Dagli scavi realizzati a Mozia da un team dell’Università della Sapienza di Roma, in collaborazione con il Dipartimento dei Beni Culturali della Regione Siciliana, Soprintendenza di Trapani (nella persona del dott. Riccardo Guazzelli) e con la fondazione Whitaker, é emerso un importantissimo reperto di epoca fenicia. Si tratta di una stele con un iscrizione in fenicio, ritrovata all’interno di sepolture della stessa epoca. Importantissima è l’iscrizione sulla stele, che recita “servo di Melqart, figlio di…”, un titolo questo solitamente riservato ad un esponente della più alta aristocrazia cittadina, se non direttamente al suo re. La stele fenicia è stata ritrovata proprio durante l’ultimo giorno di scavi, come ha raccontato Lorenzo Nigro, direttore degli scavi.
Mozia (o Mothia o anche Motya) era un importante città fenicia situata sull’isola di San Pantaleo, un isola che si trova nello Stagnone di Marsala, tra la terraferma e l’Isola grande. Attualmente l’isola in cui sorgeva anticamente la città di Mozia appartiene alla fondazione Whitaker.
Lo storico siceliota Diodoro Siculo (90 a. C. – 27 a. C.) la descrive come “situata su un’isola che dista sei stadi dalla Sicilia ed era abbellita artisticamente in sommo grado con numerose belle case, grazie alla prosperità degli abitanti”.
Nel suo passato fenicio, fu inizialmente interessata dai passaggi di navigatori e mercanti fenici a partire dal XII secolo a. C., trasformandosi poi in un vero e proprio approdo, con una città portuale che fungeva da base commerciale per i fenici, proprio come lo era la città di Tiro.
Il suo antico nome fenicio era un po’ più complicato di quanto non appaia dalle fonti greche. Su diverse leggende monetali è riportato come nome della città Mtw o Hmtw, mentre in greco, come risulta dagli scritti sia di Diodoro Siculo che di Tucidide, il nome era Motye (Μοτύη).
Quando attorno alla metà del VII sec. a. C., i greci iniziarono la loro conquista e colonizzazione della Sicilia, fu proprio a Mozia, assieme a Palermo e Solunto (anch’esse di fondazione fenicia), che i Fenici si ritirarono per scappare dai greci in arrivo.

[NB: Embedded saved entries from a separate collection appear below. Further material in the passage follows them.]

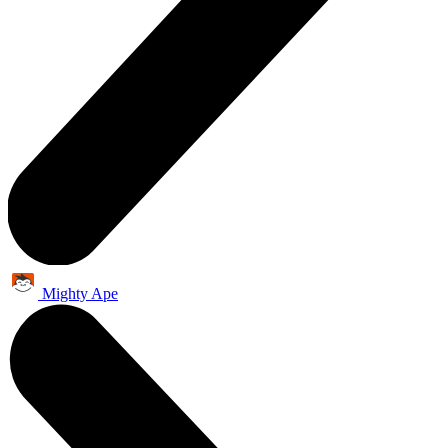
Mighty Ape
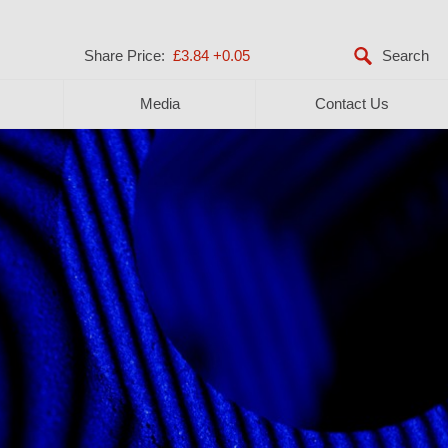
Share Price:
£3.84
+0.05
Media
Contact Us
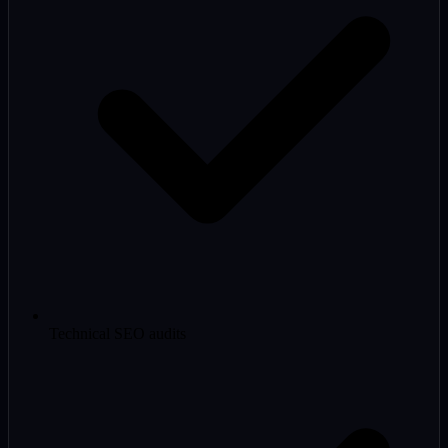
Technical SEO audits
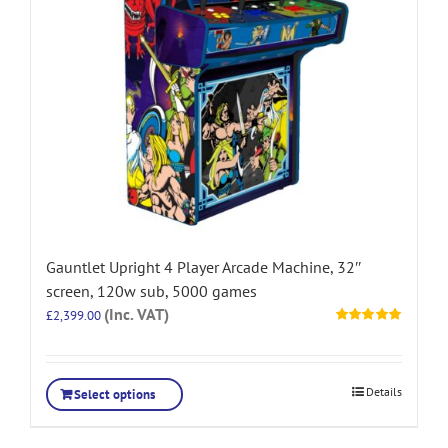
Gauntlet Upright 4 Player Arcade Machine, 32″
screen, 120w sub, 5000 games
(Inc. VAT)
£
2,399.00
Rated
5.00
out of 5
Details
Select options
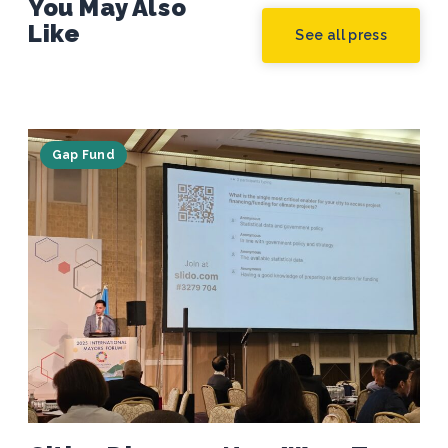
You May Also
Like
See all press
Gap Fund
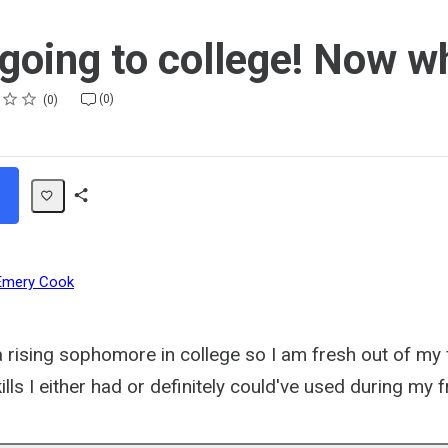
 going to college! Now w
(0)
0
Share
Path
Emery Cook
a rising sophomore in college so I am fresh out of my
ills I either had or definitely could've used during my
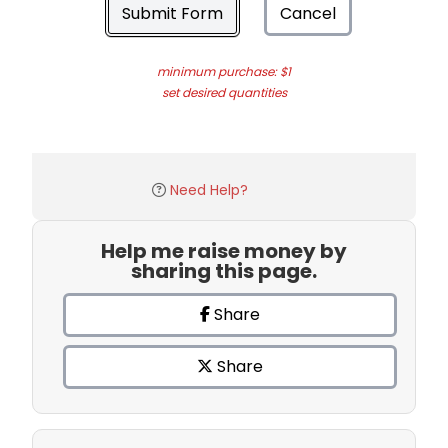
Submit Form
Cancel
minimum purchase: $1
set desired quantities
Need Help?
Help me raise money by
sharing this page.
Share
Share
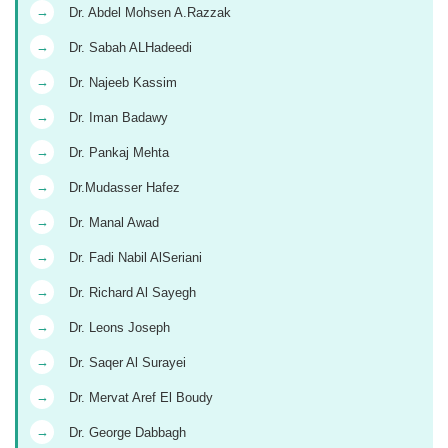
→
Dr. Abdel Mohsen A.Razzak
→
Dr. Sabah ALHadeedi
→
Dr. Najeeb Kassim
→
Dr. Iman Badawy
→
Dr. Pankaj Mehta
→
Dr.Mudasser Hafez
→
Dr. Manal Awad
→
Dr. Fadi Nabil AlSeriani
→
Dr. Richard Al Sayegh
→
Dr. Leons Joseph
→
Dr. Saqer Al Surayei
→
Dr. Mervat Aref El Boudy
→
Dr. George Dabbagh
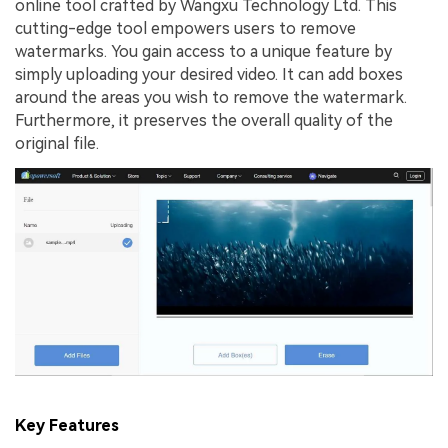
online tool crafted by Wangxu Technology Ltd. This
cutting-edge tool empowers users to remove
watermarks. You gain access to a unique feature by
simply uploading your desired video. It can add boxes
around the areas you wish to remove the watermark.
Furthermore, it preserves the overall quality of the
original file.
Key Features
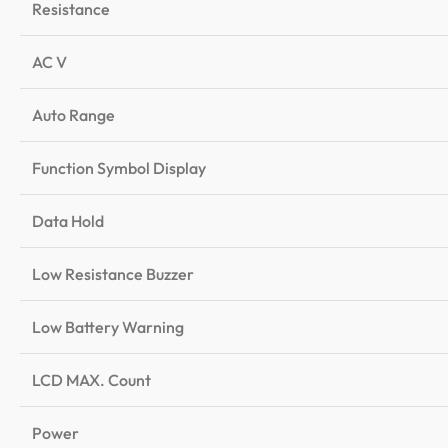
Resistance
AC V
Auto Range
Function Symbol Display
Data Hold
Low Resistance Buzzer
Low Battery Warning
LCD MAX. Count
Power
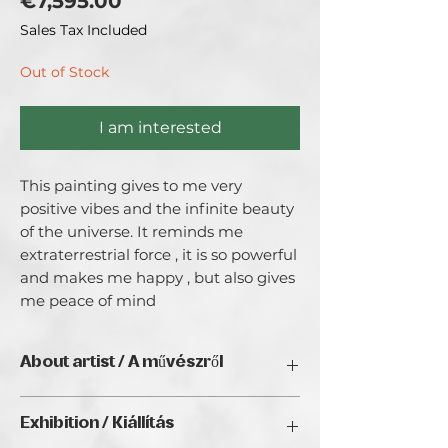
Price
€7,595.00
Sales Tax Included
Out of Stock
I am interested
This painting gives to me very 
positive vibes and the infinite beauty 
of the universe. It reminds me 
extraterrestrial force , it is so powerful 
and makes me happy , but also gives 
me peace of mind
About artist / A művészről
From my roots in Lithuania to my
Exhibition / Kiállítás
creative life in Sweden, my path as an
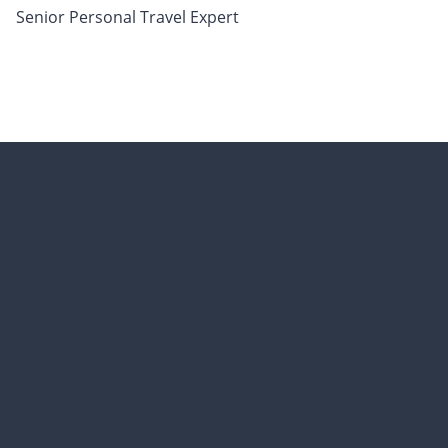
Senior Personal Travel Expert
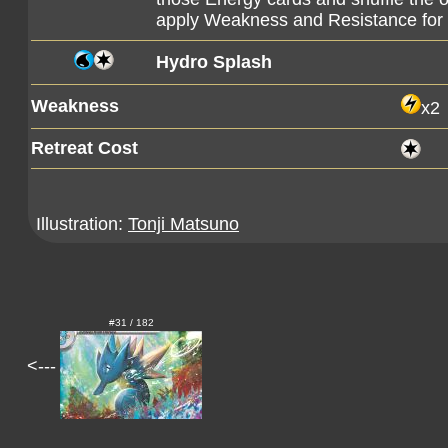
apply Weakness and Resistance fo
Hydro Splash
Weakness
x2
Retreat Cost
Illustration:
Tonji Matsuno
#31 / 182
<---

Da qui in avanti Mozia cambierà “padrone” diverse volte. Verrà conquistata da Cartagine e poi da Roma, quando quest’ultima prese il controllo della Sicilia. Ed insieme a poche fondamenta di edifici ellenistici e romani, di pregio e grande interesse sono i reperti di epoca fenicia trovati in quest’isola, come il “Giovane di Mozia”, scoperto nella precedente campagna della Sapienza, diretta da Antonia Ciasca; ed ora la “Stele del re di Mozia”, risultato di quest’ultima campagna di scavi.
In questa ultima missione dell’Università la Sapienza, diretta da Nigro e a cui hanno partecipato circa 50 studenti, sono stati scoperti i resti di una sepoltura. Nigro ha raccontato che i resti funebri si trovavano nascosti all’interno della torre difensiva numero 6 della prima cinta muraria della città, in una delle due camere cieche della torre.
Si tratta di una sepoltura databile appunto al periodo fenicio, precisamente attorno alla metà del VI sec a. C., in cui sono stati ritrovati frammenti di vasi, tra cui un aryballos corinzio, ed i resti umani di due persone, un adulto ed un bambino. Assieme ad essi è stata ritrovata anche la preziosa stele fenicia, un cippo funerario in calcarenite, alto circa 45 cm. Questo è solo il frammento superiore della stele rastremata che presenta ancora sulla sua sommità delle trecce di pittura rossa.
Su un lato della stele si trova l’iscrizione in fenicio che rende così importante il ritrovamento. Vi è infatti scritto “tomba del servo di Melqart’ figlio di…”. Melqart è infatti il dio protettore del re di Mozia, quindi il dio dinastico della città, equiparato dai Greci di Sicilia a Herakles. Il suo servo poteva quindi essere il re della città, o comunque un alto nobile.